In swing states, where Biden doesn’t have a big Democratic cushion to protect him, the impact of independent and third-party candidates could be enough to swing the outcome to Trump.
“I would have framed it a little differently,” Sosnik said of the State of the Union address. “I would have said we inherited an economic crisis and we’re moving in the right direction, but we still have more work to do. You have to meet people halfway.”
But Sosnik said Biden’s calls to increase taxes on the wealthy, lower the prices of prescription drugs and help first-time home buyers probably landed better.
“That’s the narrative he’s running on — a populist narrative,” the strategist said.
Trump’s America sounds like a very different place.
“We are a nation whose economy is collapsing into a cesspool of ruin, whose supply chain is broken, whose stores are not stocked,” the all-but-certain Republican nominee claimed last week. “We are a nation where free speech is no longer allowed, where crime is rampant and out of control like never before.” It was an echo of his 2017 inaugural address, when he described the state of the nation as “American carnage.”
As is often the case with Trump, a fact-check is in order: The economy, far from collapsing, is growing at a healthy pace of about 2.5% a year; the supply chain disruptions of the pandemic are almost entirely over; and violent crime has dropped significantly since 2022.
Tariffs on foreign goods aren’t paid by other countries; they’re paid by American consumers — and they often fail to protect jobs.
Trump blames two causes for the nation’s problems: “radical left Democrats” and asylum-seeking migrants who have come across the nation’s southern border.
In a second Biden term, he told conservatives, so many migrants will enter the U.S. that “Medicare, Social Security, healthcare and public education will buckle and collapse.”
“Ruthless gangs will explode even more into the suburbs,” he warned, “... while weaponized law enforcement hunts for conservatives and people of faith.”
“Our country is being destroyed, and the only thing standing between you and its obliteration is me,” Trump claimed.
Biden and others have pointed out that Trump ordered Republicans to block a bipartisan compromise that would have tightened border security, apparently because the former president wants to keep the crisis going as a campaign issue. “We can fight about fixing the border or we can fix it,” Biden said in his State of the Union address. “I’m ready to fix it.”
Polls suggest that if the election were held tomorrow, Trump would narrowly win.
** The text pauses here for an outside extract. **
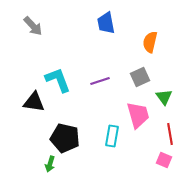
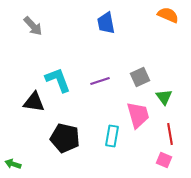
orange semicircle: moved 18 px right, 27 px up; rotated 100 degrees clockwise
green arrow: moved 37 px left; rotated 91 degrees clockwise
But his unpopularity rivals Biden’s, and a lot could change in the next nine months.
Trump’s pitch, Sosnik said, “sounds as if it’s intended to turn his base out, not appeal to swing voters.”
Those are the narratives on which the next eight months of campaigning will be based.
If Biden’s sounds over-optimistic, Trump’s sounds cartoonishly dystopian, out of sync with the reality that the economy is genuinely improving.
Trump appears to be relying on voters to stay unhappy about high prices and to blame Biden for the border crisis — but not hold the GOP accountable for blocking a potential solution.
Biden is hoping he can remind swing voters of the reasons they disliked Trump in 2020, and — above all — bank on the economy to continue improving.
Which narrative will connect best with voters’ real-life concerns?
That’s what the next eight months of campaigning are about.